*TASK ITEM:* Please report every line in the entries that contains the string "emoties".

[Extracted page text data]

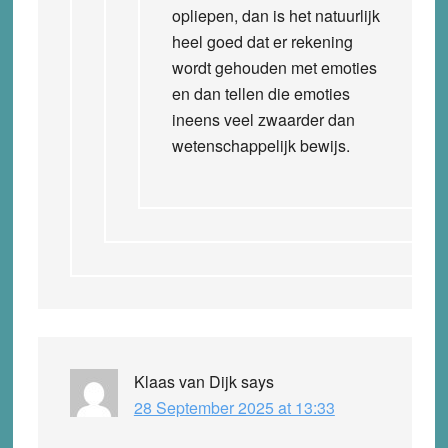
opliepen, dan is het natuurlijk
heel goed dat er rekening
wordt gehouden met emoties
en dan tellen die emoties
ineens veel zwaarder dan
wetenschappelijk bewijs.
Klaas van Dijk
says
28 September 2025 at 13:33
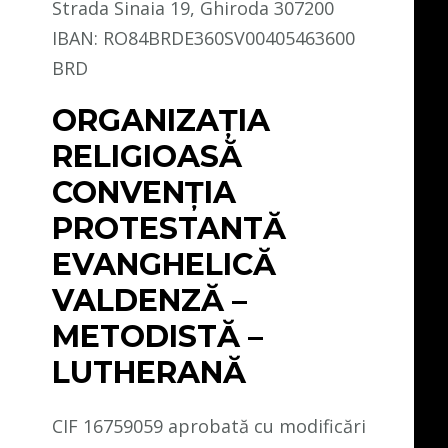
Strada Sinaia 19, Ghiroda 307200
IBAN: RO84BRDE360SV00405463600
BRD
ORGANIZAȚIA
RELIGIOASĂ
CONVENŢIA
PROTESTANTĂ
EVANGHELICĂ
VALDENZĂ –
METODISTĂ –
LUTHERANĂ
CIF 16759059 aprobată cu modificări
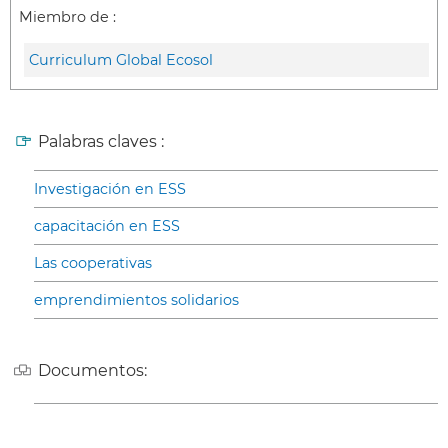
Miembro de :
Curriculum Global Ecosol
Palabras claves :
Investigación en ESS
capacitación en ESS
Las cooperativas
emprendimientos solidarios
Documentos:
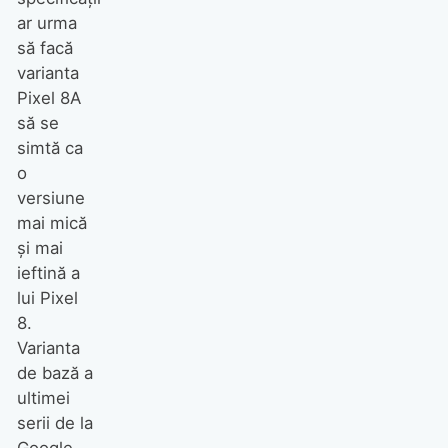
ar urma
să facă
varianta
Pixel 8A
să se
simtă ca
o
versiune
mai mică
și mai
ieftină a
lui Pixel
8.
Varianta
de bază a
ultimei
serii de la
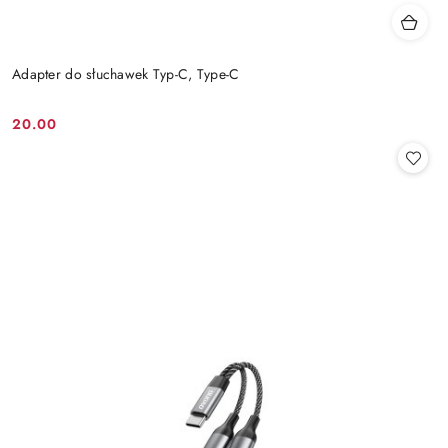
Adapter do słuchawek Typ-C, Type-C
20.00
Cena:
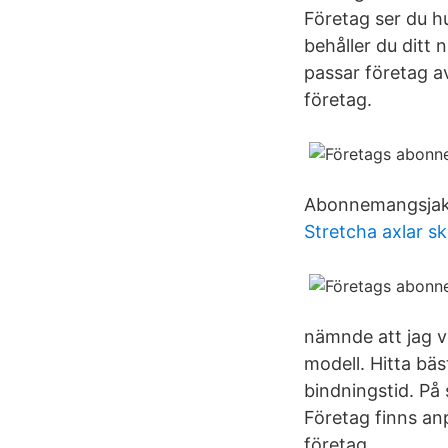
Företag ser du h
behåller du ditt
passar företag a
företag.
Abonnemangsjak
Stretcha axlar sk
nämnde att jag v
modell. Hitta bä
bindningstid. På
Företag finns an
företag.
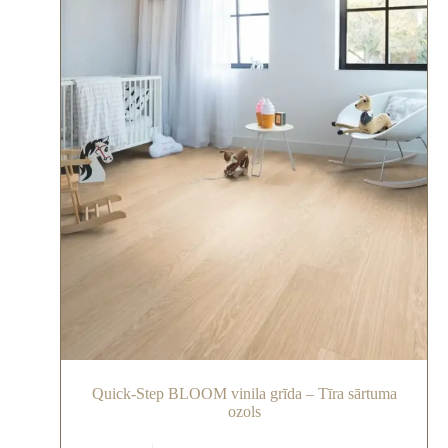
Quick-Step BLOOM vinila grīda – Tīra sārtuma
ozols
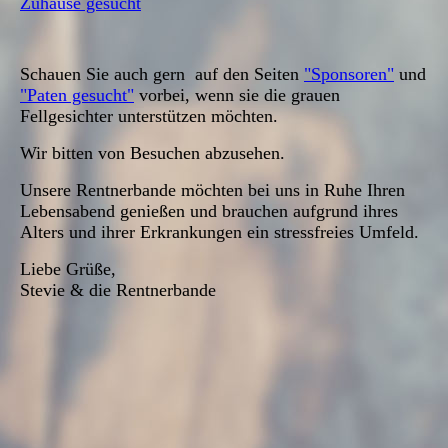
Zuhause gesucht
Schauen Sie auch gern auf den Seiten
"Sponsoren"
und
"Paten gesucht"
vorbei, wenn sie die grauen
Fellgesichter unterstützen möchten.
Wir bitten von Besuchen abzusehen.
Unsere Rentnerbande möchten bei uns in Ruhe Ihren
Lebensabend genießen und brauchen aufgrund ihres
Alters und ihrer Erkrankungen ein stressfreies Umfeld.
Liebe Grüße,
Stevie & die Rentnerbande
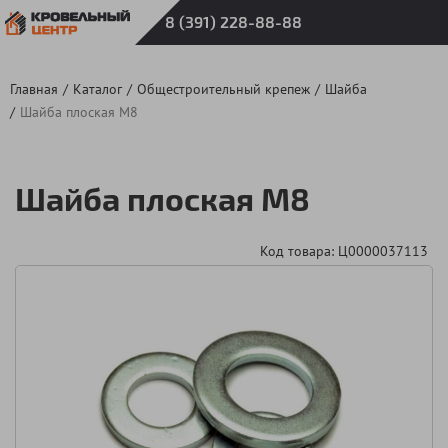
8 (391) 228-88-88
Главная
Каталог
Общестроительный крепеж
Шайба
Шайба плоская М8
Шайба плоская М8
Код товара: Ц0000037113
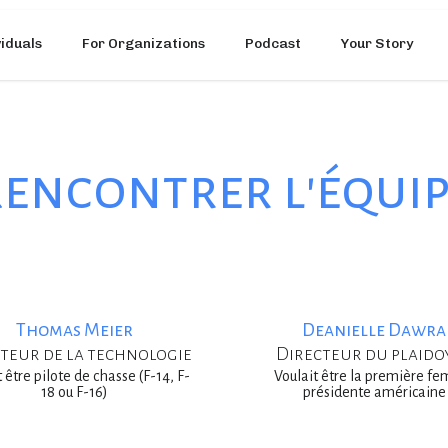
viduals
For Organizations
Podcast
Your Story
encontrer l'équi
Thomas Meier
Deanielle Dawra
teur de la technologie
Directeur du plaido
 être pilote de chasse (F-14, F-
Voulait être la première f
18 ou F-16)
présidente américaine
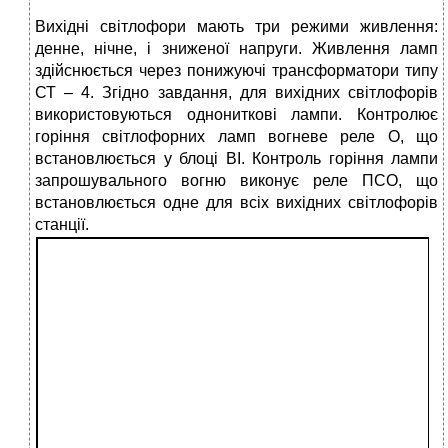
Вихідні світлофори мають три режими живлення:
денне, нічне, і зниженої напруги. Живлення ламп
здійснюється через понижуючі трансформатори типу
СТ – 4. Згідно завдання, для вихідних світлофорів
використовуються однониткові лампи. Контролює
горіння світлофорних ламп вогневе реле О, що
встановлюється у блоці ВІ. Контроль горіння лампи
запрошувального вогню виконує реле ПСО, що
встановлюється одне для всіх вихідних світлофорів
станції.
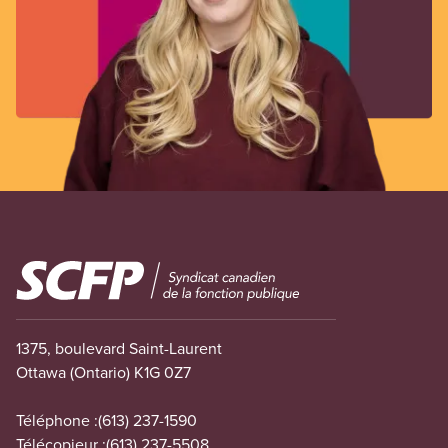
Image
1375, boulevard Saint-Laurent
Ottawa (Ontario) K1G 0Z7
Téléphone :
(613) 237-1590
Télécopieur :
(613) 237-5508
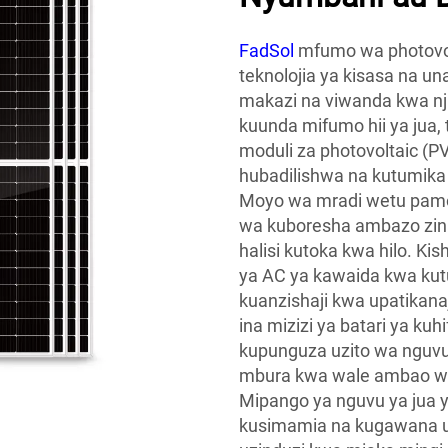
FadSol
mfumo wa photovol
teknolojia ya kisasa na 
makazi na viwanda kwa nji
kuunda mifumo hii ya jua,
moduli za photovoltaic (
hubadilishwa na kutumik
Moyo wa mradi wetu pamoj
wa kuboresha ambazo zin
halisi kutoka kwa hilo. K
ya AC ya kawaida kwa kutum
kuanzishaji kwa upatikana
ina mizizi ya batari ya ku
kupunguza uzito wa nguvu 
mbura kwa wale ambao wan
Mipango ya nguvu ya jua 
kusimamia na kugawana us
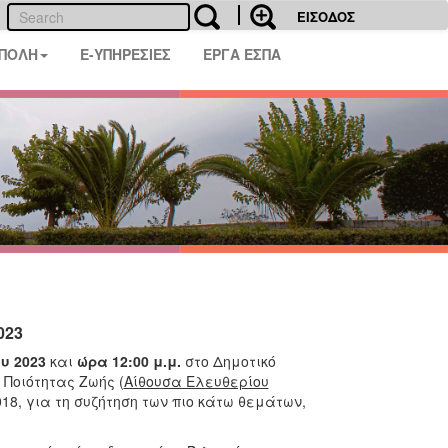
ΕΙΣΟΔΟΣ
 ΠΟΛΗ
E-ΥΠΗΡΕΣΙΕΣ
ΕΡΓΑ ΕΣΠΑ
023
ου 2023
και
ώρα 12:00 μ.μ.
στο Δημοτικό
 Ποιότητας Ζωής (
Αίθουσα Ελευθερίου
018, για τη συζήτηση των πιο κάτω θεμάτων,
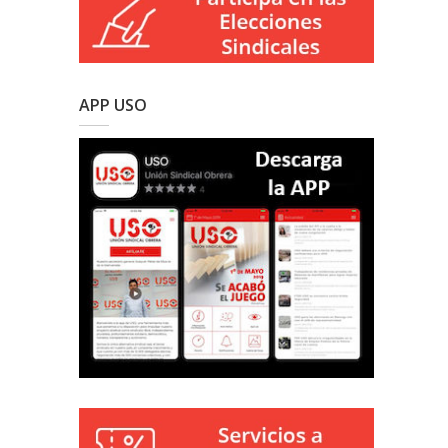
APP USO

*RESULT OF THIS TASK:*
wordt gehouden met emoties
en dan tellen die emoties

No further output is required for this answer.